With all of life’s moments comes the decision to choose fear or choose love. Sometimes fear wins. And when it does, we wait. We pray for strength; we ask for courage. And eventually, with perseverance, it comes. This has little to do with God and everything to do with us. We decide whether to let our fear rule our heart or to allow love to rule our lives. Sometimes that decision is clear and quick and other times agonizingly slow. The Psalm reminds us that God is always evoking us to choose love, to trust in the Divine presence and assurance, to believe even when God seems far away
As a church we must lean into love rather than surrender to fear. Earlier this year, those tuned into religious news were saddened and dismayed by the General Conference of the United Methodist Church voting to continue the ban on same-sex marriage and LGBT ordinations. This month the United Methodist Church of Minnesota at their statewide conference voted to commit to “full inclusion” of the LGBT community in church life. The resolution states that the LGBT restriction “does great harm to the witness of the United Methodist Church” and vows that the Minnesota conference “will not perpetuate this harm in any form.”

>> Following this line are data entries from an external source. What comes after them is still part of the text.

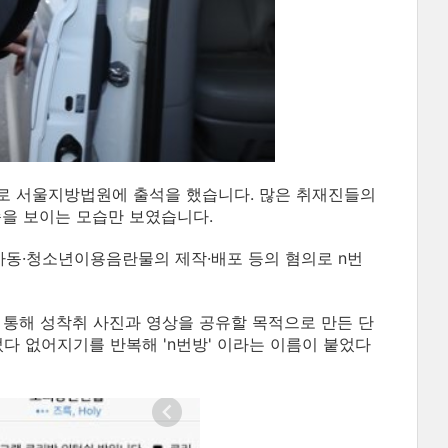
로 서울지방법원에 출석을 했습니다. 많은 취재진들의
습을 보이는 모습만 보였습니다.
동·청소년이용음란물의 제작·배포 등의 혐의로 n번
 통해 성착취 사진과 영상을 공유할 목적으로 만든 단
다 없어지기를 반복해 'n번방' 이라는 이름이 붙었다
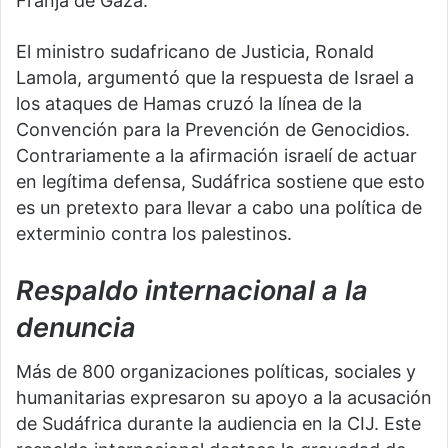
Franja de Gaza.
El ministro sudafricano de Justicia, Ronald
Lamola, argumentó que la respuesta de Israel a
los ataques de Hamas cruzó la línea de la
Convención para la Prevención de Genocidios.
Contrariamente a la afirmación israelí de actuar
en legítima defensa, Sudáfrica sostiene que esto
es un pretexto para llevar a cabo una política de
exterminio contra los palestinos.
Respaldo internacional a la
denuncia
Más de 800 organizaciones políticas, sociales y
humanitarias expresaron su apoyo a la acusación
de Sudáfrica durante la audiencia en la CIJ. Este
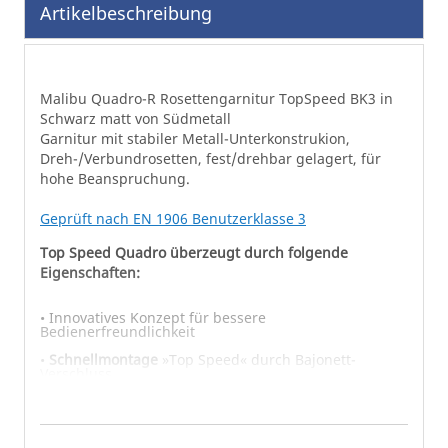
Artikelbeschreibung
Bildgalerie
springen
Malibu Quadro-R Rosettengarnitur TopSpeed BK3 in
Schwarz matt von Südmetall
Garnitur mit stabiler Metall-Unterkonstrukion,
Dreh-/Verbundrosetten, fest/drehbar gelagert, für
hohe Beanspruchung.
Geprüft nach EN 1906 Benutzerklasse 3
Top Speed Quadro überzeugt durch folgende
Eigenschaften:
• Innovatives Konzept für bessere
Bedienerfreundlichkeit
•
Schnellmontage
»Top Speed« durch Bajonett-
Verschluss
•
Metallunterkonstruktion
= Top Zuverlässigkeit
• Mit
Hochhaltefeder
= perfekte Position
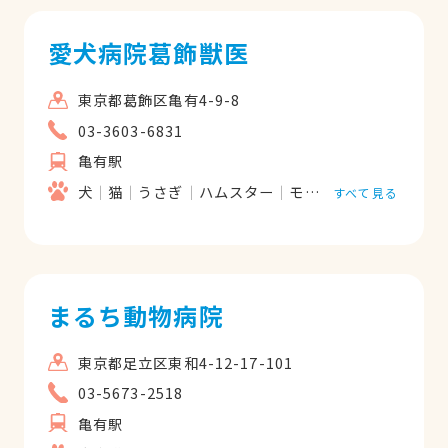
愛犬病院葛飾獣医
東京都葛飾区亀有4-9-8
03-3603-6831
亀有駅
犬
猫
うさぎ
ハムスター
モルモット
フェレッ
すべて見る
まるち動物病院
東京都足立区東和4-12-17-101
03-5673-2518
亀有駅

“Silence is often harmful and serves to perpetuate discrimination,” said the resolution. “We will no longer remain silent,” church leaders stated in a recent Star Tribune article.
On Friday, the Evangelical Covenant Church voted to evict First Covenant Church of Minneapolis from the denomination and remove the credentials of lead pastor Dan Collison because of First Covenant’s commitment to be a welcoming community to all people. “Love all” is the church’s slogan, and, because of their inclusivity of all, especially the LGBTQ+ community, the church has been embroiled in conflict with the national denomination for five years. Following the decision, this was posted on First Covenant’s Facebook page:
We are deeply grieved as we find ourselves cast out by a denomination that has historically been able to hold differences and find a middle way. We will continue to serve and fully embrace anyone who walks through our doors. The community of First Covenant Church Minneapolis owns the name and building, and our journey continues in love.
All are welcome here.
Our journey continues in love . . . in both of these instances the church could have cowered in fear because of decisions made at a higher level. Instead, grounded in the foundation of God’s assurances and leaning into love rather than freezing, fighting or fleeing, the example of these faith communities invites us to do likewise. Of what are we currently afraid? The calling of a new minister? The continued work of racial justice? The reality that the church does not feel the same as it did a generation ago, a decade ago, even a year ago? What could happen if, instead of fearing the future, we embraced the possibilities of what is to come because we trust that love always wins . . . that our journey together continues in love?
We are weaned from our timidity
In the flush of love’s light
we dare be brave
And suddenly we see
that love costs all we are
and will ever be.
Yet it is only love
which sets us free.
May you indeed claim love—and not heights or flights or crowds or new situations or elevators or loneliness or death or spiders or water or the future or your financial situation or whatever it is you fear. But claim only love to “liberate you into life.” Amen.